• Problem to solve:
Below are some records. Copy every line in them that holds "oferecer".

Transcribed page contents
--- START ---

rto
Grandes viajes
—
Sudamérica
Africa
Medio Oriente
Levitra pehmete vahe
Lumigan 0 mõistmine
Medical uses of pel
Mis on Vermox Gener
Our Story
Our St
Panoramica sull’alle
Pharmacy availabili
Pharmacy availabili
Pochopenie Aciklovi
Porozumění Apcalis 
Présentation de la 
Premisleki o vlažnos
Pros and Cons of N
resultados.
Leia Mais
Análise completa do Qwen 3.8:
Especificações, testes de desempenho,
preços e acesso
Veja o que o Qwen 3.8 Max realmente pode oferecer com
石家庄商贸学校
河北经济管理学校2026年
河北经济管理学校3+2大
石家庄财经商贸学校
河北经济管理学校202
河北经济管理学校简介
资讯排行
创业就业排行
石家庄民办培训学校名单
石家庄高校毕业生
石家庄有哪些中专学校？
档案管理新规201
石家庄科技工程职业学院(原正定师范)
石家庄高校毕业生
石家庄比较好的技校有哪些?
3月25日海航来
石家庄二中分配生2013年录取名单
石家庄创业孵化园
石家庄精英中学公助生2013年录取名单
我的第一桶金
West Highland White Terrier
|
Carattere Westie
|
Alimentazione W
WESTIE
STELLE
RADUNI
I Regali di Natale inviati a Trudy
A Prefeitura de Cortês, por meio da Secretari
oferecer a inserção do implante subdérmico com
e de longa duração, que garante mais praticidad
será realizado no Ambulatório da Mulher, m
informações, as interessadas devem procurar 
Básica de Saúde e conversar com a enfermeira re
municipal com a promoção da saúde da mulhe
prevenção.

--- END ---

• Result of the task:
Veja o que o Qwen 3.8 Max realmente pode oferecer com
oferecer a inserção do implante subdérmico com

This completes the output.